Hypoparathyroidism is characterized by low blood levels of parathyroid hormone (PTH), a crucial regulator of calcium levels and of vitamin D production.
As a result, people with hypoparathyroidism have low levels of calcium, a condition called hypocalcemia, and high levels of phosphorus in the blood.
The disease is usually diagnosed through physical evaluation, a review of family history, and blood and urine tests.
Recognizing the typical signs and symptoms of hypocalcemia can be key in diagnosing hypoparathyroidism and in monitoring response to treatment.
Signs of hypoparathyroidism obtained through a physical exam mainly include twitching or spasms of muscles — especially those in the lips, hands, feet, and throat — as well as muscle cramps, usually in the legs and feet. Likewise, people with this condition tend to have unusually dry skin and brittle nails.
Physical assessment also includes asking a patient about a previous neck surgery, particularly thyroid surgery, or looking to identify a scar indicating such surgery. Neck surgery — as well as cancer radiation treatment to the neck or face — is known to be one of the causes of acquired hypoparathyroidism, as it can damage the parathyroid glands.
A skin examination is also important to identify candidiasis, a fungal infection caused by a yeast (a type of fungus), and vitiligo — where patches of skin lose color. These symptoms are suggestive of autoimmune polyendocrine syndrome type 1, an inherited condition whose manifestations can include autoimmune hypoparathyroidism. This disease form occurs when the immune system mistakenly attacks the parathyroid glands and prevents them from producing PTH.
Symptoms such as growth failure, hearing loss, or slower mental development in children suggest a genetic cause for hypoparathyroidism.
Clinical and family history
A detailed medical history is crucial in the diagnosis of hypoparathyroidism. This comprises clinical history, including the occurrence of surgeries, previous radiation therapy, or the presence of other conditions.
The family health history, which is a record of the diseases or health conditions in a particular family, is also considered in diagnosing hypoparathyroidism. A full record includes information from three generations of relatives, including children, brothers and sisters, parents, aunts and uncles, nieces and nephews, grandparents, and cousins.
The existence of hypoparathyroidism in a family suggests the disease has a genetic cause.
Blood and urine tests
Blood tests examine the levels of several minerals and molecules, including PTH, calcium, phosphorus, magnesium, and vitamin D.
Usually, hypoparathyroidism is diagnosed when a blood test shows low levels of PTH, vitamin D, calcium, and magnesium, as well as high levels of phosphorus.
Urine tests are used to determine the amount of calcium being excreted.
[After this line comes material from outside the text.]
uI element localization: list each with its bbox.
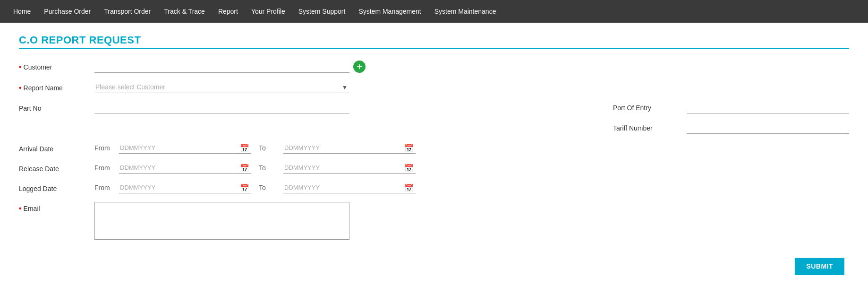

An unusual loss of calcium through urine may indicate the presence of hypoparathyroidism, as it can result from low PTH.
During treatment, patients undergo regular lab tests to ensure that levels of essential minerals and molecules remain constant and within normal ranges.
Genetic testing uses a small blood sample to look for mutations in a person’s DNA.
It may be used to confirm diagnosis, as it detects mutations in genes known to cause the disease. Notably, familial isolated hypoparathyroidism can be caused by mutations in the calcium-sensing receptor (CASR) gene, in the PTH gene encoding the hormone, and others.
Additional tests may be required to determine if you have health problems that could be related to hypoparathyroidism.
One such test is an electrocardiogram — a painless test of the electrical activity of the heart — used to detect arrhythmias, or heart rhythm problems, a condition that has been related to hypocalcemia and hypoparathyroidism.
An eye exam may also be done to check for cataracts — when the eye’s natural lens becomes cloudy — another well-known problem of hypoparathyroidism.
X-rays and bone density tests (a kind of X-ray) can help to determine if low calcium levels have affected the bones. PTH regulates calcium levels in the bones, which is essential for bone remodeling — a process in which old bone is replaced by new bone. This means that low PTH in hypoparathyroidism can lead to poorer bone remodeling and greater bone density (or mass), which may raise a patient’s risk of fractures.